Friday, November 25, 2016

This App Is Like Uber but for Unlicensed Therapists

Not an actual therapist or patient. Photo By BSIP/UIG Via Getty Images

"I'm there for you and I care for you," the woman on the other line says to me in a sincere, serene voice. "I know it might be strange to hear that from a stranger."

I'm sampling Happy, an app launching in December that seeks to connect lonely and distressed people to "ordinary folks with extraordinary listening skills" at the lower-than-your-copay price of 40 cents a minute.

My "happy-giver" suggests that I start by telling her my story and I do. Mostly she listens, but when I run out of things to say, she asks the appropriate questions, leading me over time to hopeful conclusions, which she distills in summary. Happy promises good listeners, friend-sharing, but the service it provides seems conspicuously like a watered-down form of therapy—amateur shrinks—the "sharing economy" taken to its next logical extreme.

Happy was created by a group of Princeton grads whose backgrounds fall neatly at the intersection between psychology, tech, and marketing. Founder Jeremy Fischbach (a psychology BA) explains that the idea came to him when he was going through a rough patch privately and professionally, and found all his best friends unreachable.

"Wouldn't it be nice if you could tap a button and hear a voice," he recalls, over the phone, "and for that person to give me as much time as I needed? For it to be a regular person with extraordinary abilities, who understood what I was going through? And for all of that to be anonymous, affordable?" In pursuit of that happiness, he reached out to his friend Ely Alvarado, with whom he'd already made a gaming app called Myne, which "incentivizes users to volunteer meaningful data that is valuable to marketers," and recruited a team of seven through his alumni network.

Their product, they assure me via conference call, is not a replacement for therapy, but a bridge to it. Happy isn't intended for the entirety of the emotional spectrum, which the founders lay out from 10 "bliss" to −10 "suicidal." Rather they are looking to cater to the −1 to −5, the mild forms of distress, the people going through life changes, breakups, relocations—the kind of person who wants to talk, but wouldn't call an 800-number.

"You've suffered from loneliness, sadness," Fischbach continues. " may find themselves speaking with someone who has suicidal or homicidal ideation. If a person is not trained, he or she will not be able to read between the lines."

Parts of my consultation feel like a first date with the kind of person who wants to fix me. More often, though, I feel like I'm talking to an untrained shrink with liability concerns.

The Happy founders respond to questions about the preparedness of their recruits by pointing to their rigorous hiring process. "We are vetting a huge population for people who are especially good at providing passionate attention—the crème de la crème," Pam Soffer (BA psychology) assures me. In slight contradiction, Fischbach tells me that the customer and the provider are interchangeable—another sharing economy trope. "A lot of these will be the same people," he says cheerfully, "getting happy one day, giving happy another day. Maybe even on the same day!"

This, incidentally, is how I feel after my consultation. Having gotten happy, I now want to see if I have what it takes to give it. On a pure employment level, this appeals to me. As a writer, I'm always looking for more characters, stories, and, particularly, money.

Happy's hiring process turns out to be more pleasant than thorough.
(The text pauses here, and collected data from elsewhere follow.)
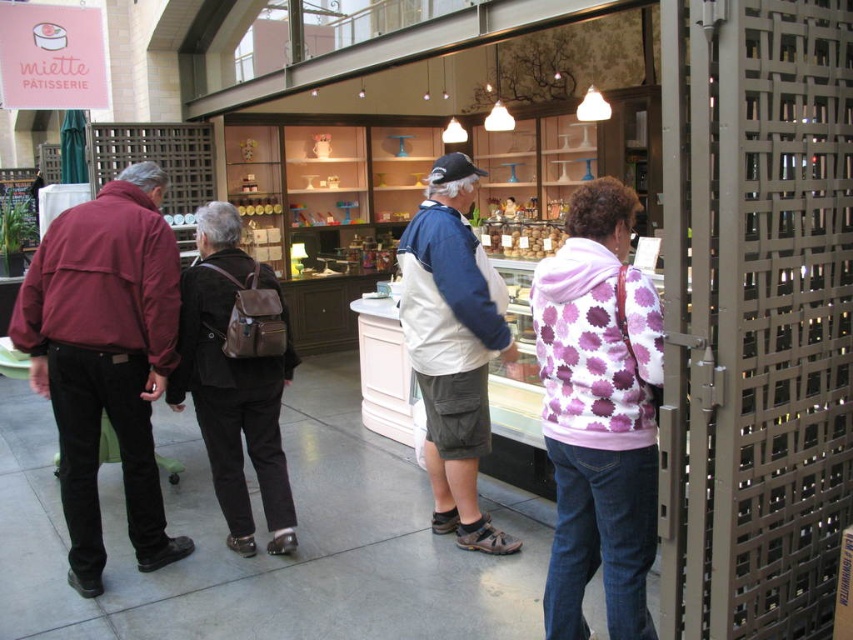 You are a store employee who needs to retrieve a customer order located between the purple dotted hoodie at center and the maroon fabric jacket at left. Can you reach the item without moving either of the garments?

The distance between the purple dotted hoodie at center and the maroon fabric jacket at left is 6.74 feet, which is a considerable space. Therefore, you can easily reach the item without needing to move either garment.

You are a customer at Miette Patisserie and want to place your purple dotted hoodie at center and brown leather backpack at center on the counter. Which item should you place first if you want to put the smaller one closer to the edge of the counter?

The purple dotted hoodie at center is smaller than the brown leather backpack at center, so you should place the purple dotted hoodie at center first to have it closer to the edge of the counter.

In the scene shown: You are a customer at Miette Patisserie and notice a maroon fabric jacket at left. Where exactly is the maroon fabric jacket located in the scene?

The maroon fabric jacket at left is located at point (105, 356). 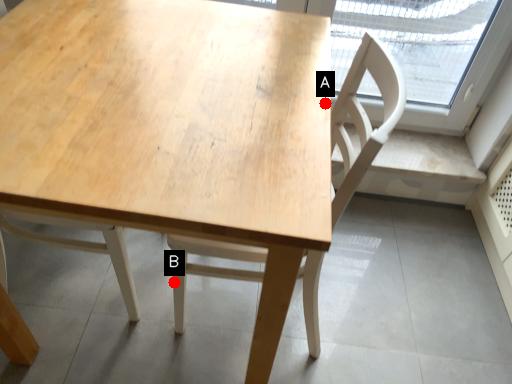 Question: Two points are circled on the image, labeled by A and B beside each circle. Which point is further to the camera?

Choices:
 (A) A is further
 (B) B is further

Answer: (B) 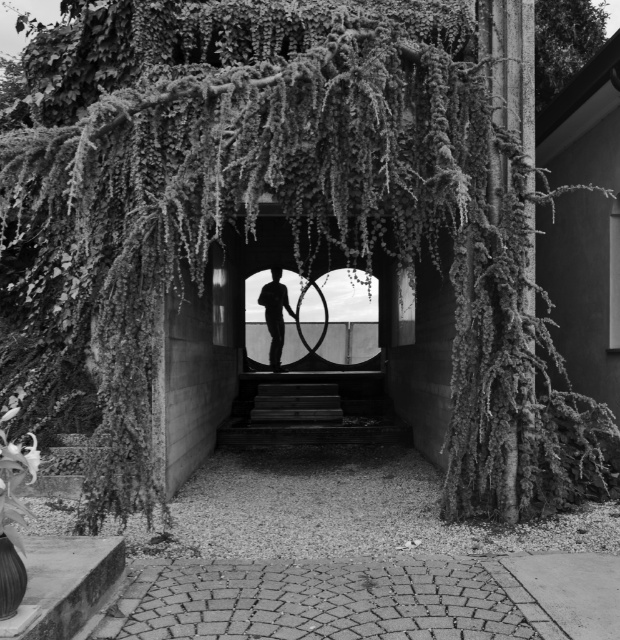 Question: Which point is farther to the camera?

Choices:
 (A) smooth glass door at center
 (B) green leafy tree at upper right

Answer: (A)

Question: Where is green leafy tree at upper right located in relation to silhouette figure at center in the image?

Choices:
 (A) right
 (B) left

Answer: (A)

Question: Which point is farther to the camera?

Choices:
 (A) (267, 324)
 (B) (303, 384)
 (C) (350, 400)

Answer: (A)

Question: Can you confirm if smooth glass door at center is positioned to the left of silhouette figure at center?

Choices:
 (A) yes
 (B) no

Answer: (B)

Question: Which object appears farthest from the camera in this image?

Choices:
 (A) smooth glass door at center
 (B) smooth wooden stairs at center

Answer: (B)

Question: Is green leafy tree at upper right smaller than smooth wooden stairs at center?

Choices:
 (A) yes
 (B) no

Answer: (B) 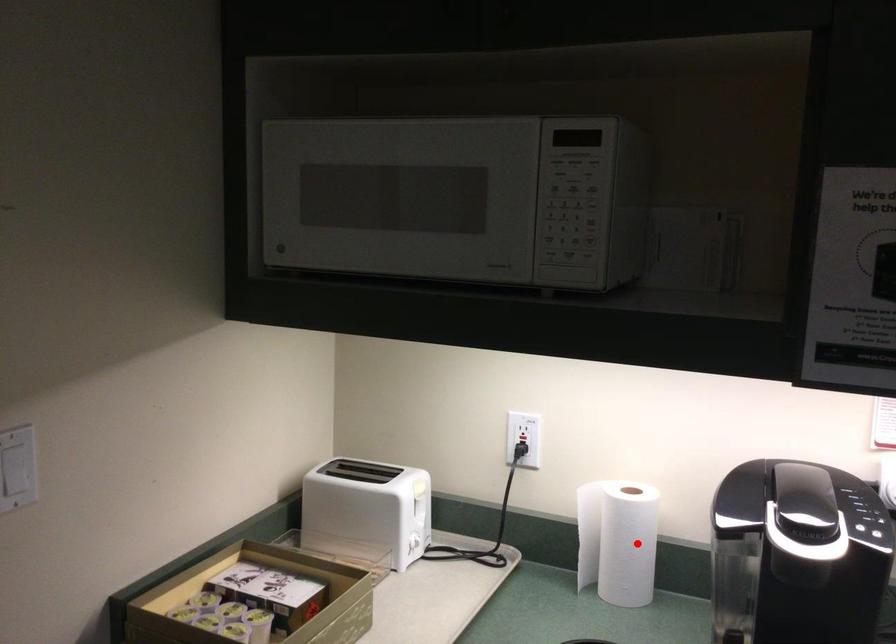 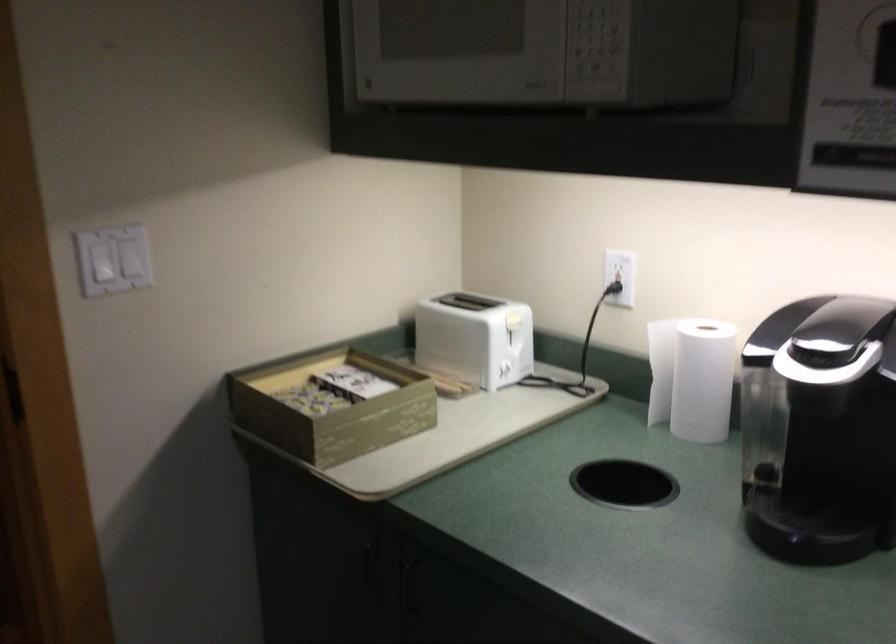 Locate, in the second image, the point that corresponds to the highlighted location in the first image.

(702, 380) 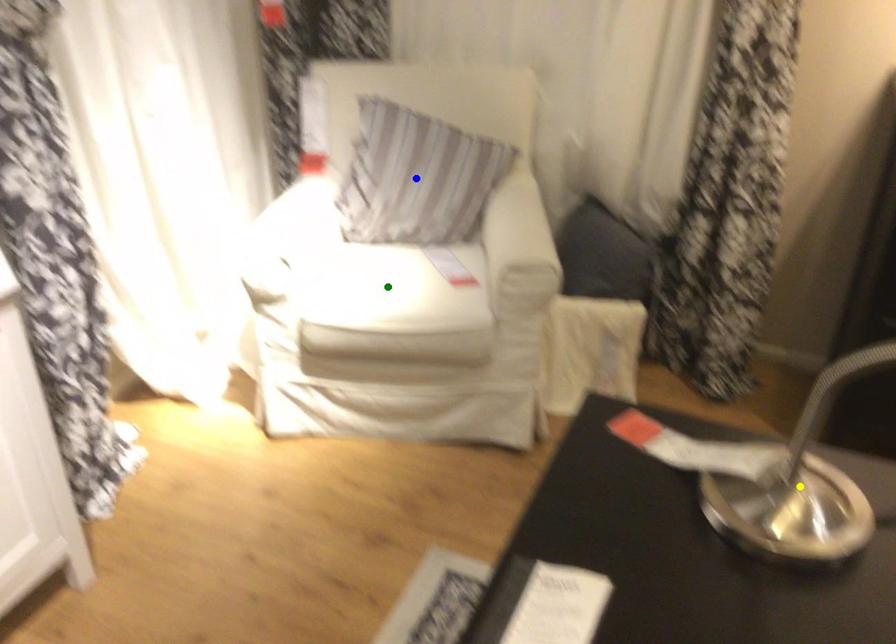 In the scene shown: Order these from nearest to farthest:
yellow point
green point
blue point

1. blue point
2. green point
3. yellow point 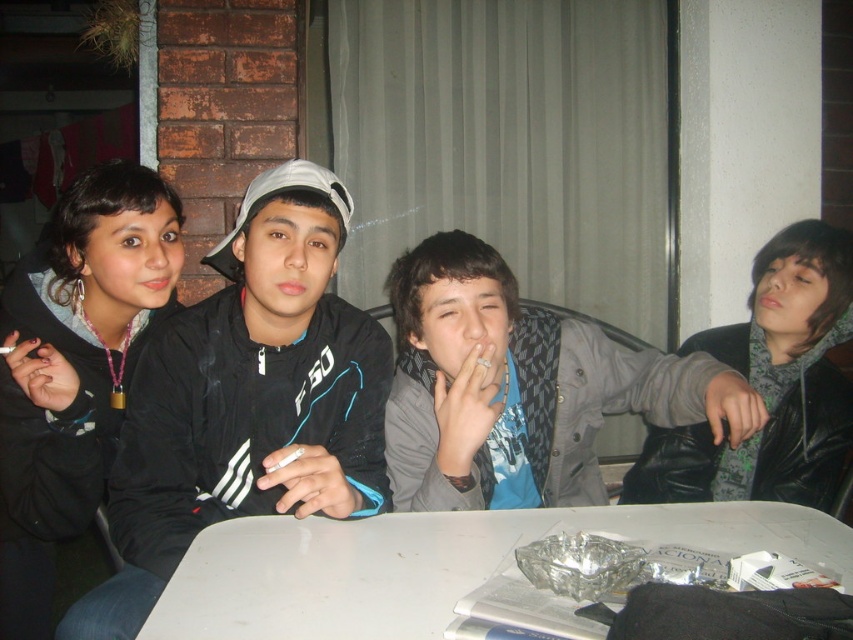 You are a waiter at this outdoor event and need to place a 12 inch long tray on the white plastic table at lower center. Can you fit the tray on the table without it overlapping the black matte jacket at center based on the distance provided?

The distance between the black matte jacket at center and the white plastic table at lower center is 10.40 inches. Since the tray is 12 inches long, it would extend beyond the 10.40 inch gap, so the tray cannot be placed without overlapping the jacket.

You are a photographer setting up for a group photo. You have two jackets, the black matte jacket at center and the gray matte jacket at center, which are currently 9.78 inches apart. If your camera has a minimum focus distance of 10 inches, will you be able to capture both jackets clearly in the photo without moving them?

The black matte jacket at center and the gray matte jacket at center are 9.78 inches apart, which is less than the camera minimum focus distance of 10 inches. Therefore, you will not be able to capture both jackets clearly without moving them closer together or further apart to meet the required distance.

In the scene shown: You are planning to place a new decorative item on the white plastic table at lower center. However, you notice the black matte jacket at center is currently occupying space there. Based on their sizes, will the jacket block the entire table surface?

The black matte jacket at center is bigger than the white plastic table at lower center, so it will block the entire table surface. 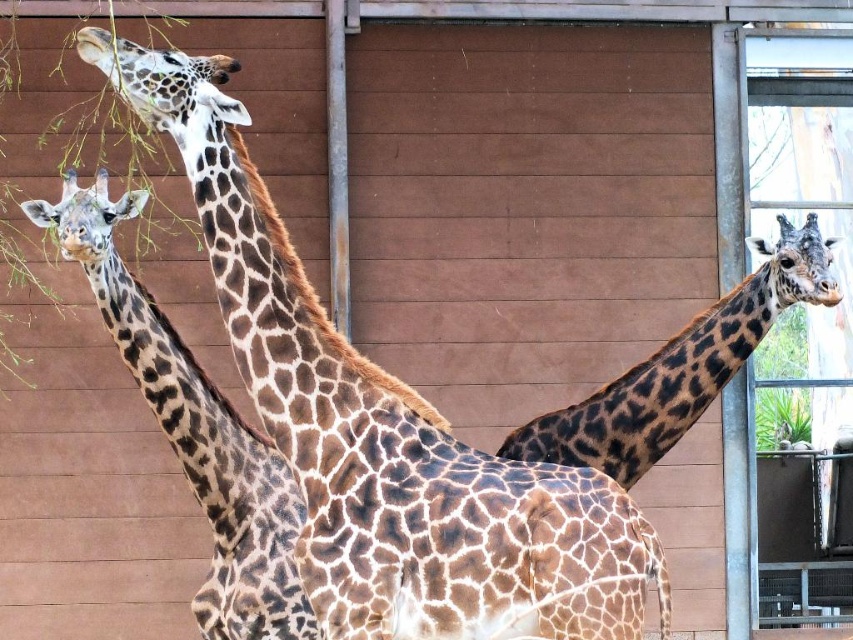 Between brown spotted giraffe at upper left and brown spotted giraffe at left, which one is positioned higher?

brown spotted giraffe at upper left

Is point (471, 632) behind point (193, 598)?

No, it is in front of (193, 598).

Which is in front, point (590, 557) or point (216, 460)?

Point (590, 557) is in front.

Where is `brown spotted giraffe at upper left`? This screenshot has width=853, height=640. brown spotted giraffe at upper left is located at coordinates (383, 429).

Can you confirm if brown spotted giraffe at upper left is positioned to the right of spotted fur giraffe at right?

In fact, brown spotted giraffe at upper left is to the left of spotted fur giraffe at right.

Between brown spotted giraffe at upper left and spotted fur giraffe at right, which one has less height?

With less height is spotted fur giraffe at right.

Does point (386, 428) lie in front of point (680, 356)?

Yes, point (386, 428) is in front of point (680, 356).

This screenshot has height=640, width=853. Identify the location of brown spotted giraffe at upper left. (383, 429).

Which of these two, brown spotted giraffe at left or spotted fur giraffe at right, stands taller?

brown spotted giraffe at left

Image resolution: width=853 pixels, height=640 pixels. In order to click on brown spotted giraffe at left in this screenshot , I will do `click(194, 432)`. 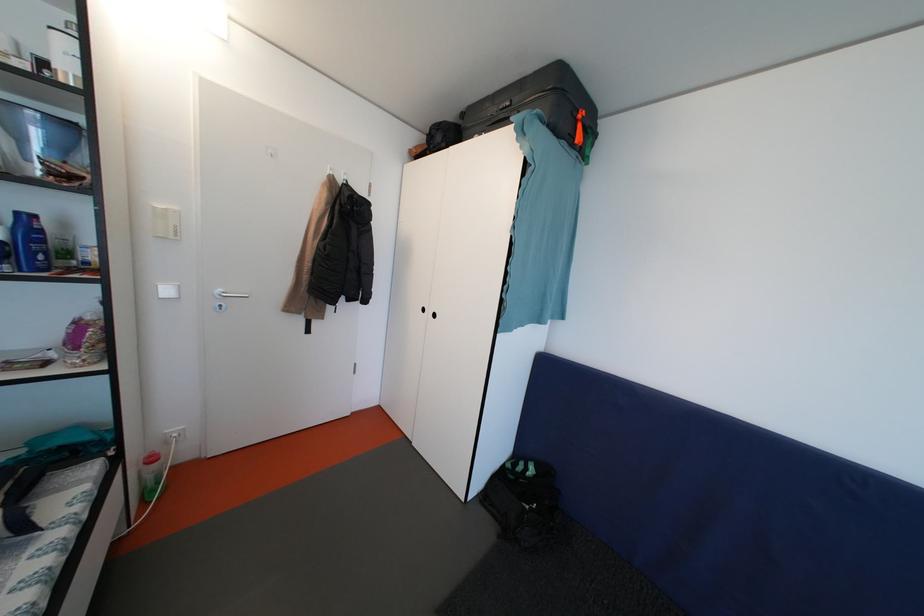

I put on my warmest telephone voice and my most reasonable demeanor and try to imitate the slightly concerned, slightly flirtatious spiel of my happy-giver. I tell the interviewer—a contracted recruiter in Texas—that I have experience with break-ups, alienation, loneliness, dislocation, sickness, and feel very comfortable talking to people about it. We proceed to do a mock call. "I don't know you, but I'm here for you," I assure her, trying to mean every word. "If you feel comfortable, do tell me your story." My interviewer does a little spiel about going through a divorce. "Divorces can be so difficult," I say. "You're very strong." My interviewer giggles. She has heard enough. She tells me more about my future employer, which she says is, "basically the Uber of emotional support."

If I weren't writing this article, I might just take the gig. This is an opportunity, after all, to get paid to research humanity, and without having to share my face like an Uber driver. Others may well benefit in my place: lonely people willing to settle for anonymous company, young folks just trying to make an extra buck with an unusual job, or retired folks who feel they have wisdom to dispense—just the accidental poetry that sometimes happens between strangers, even in the drab platform economy.

Happy is on the benign side of our digital deregulation craze, more or less. Unlike Uber or Lyft, its contractors don't have to buy cars that could wreck them financially; unlike Airbnb, its service won't price the poor out of America's inner cities. I'm not worried about shrinks going postal over Happy. Instead, I'm concerned that rich people will continue to get high-end mental health treatment while the rest of us keep ourselves barely hanging on, one phone call at a time.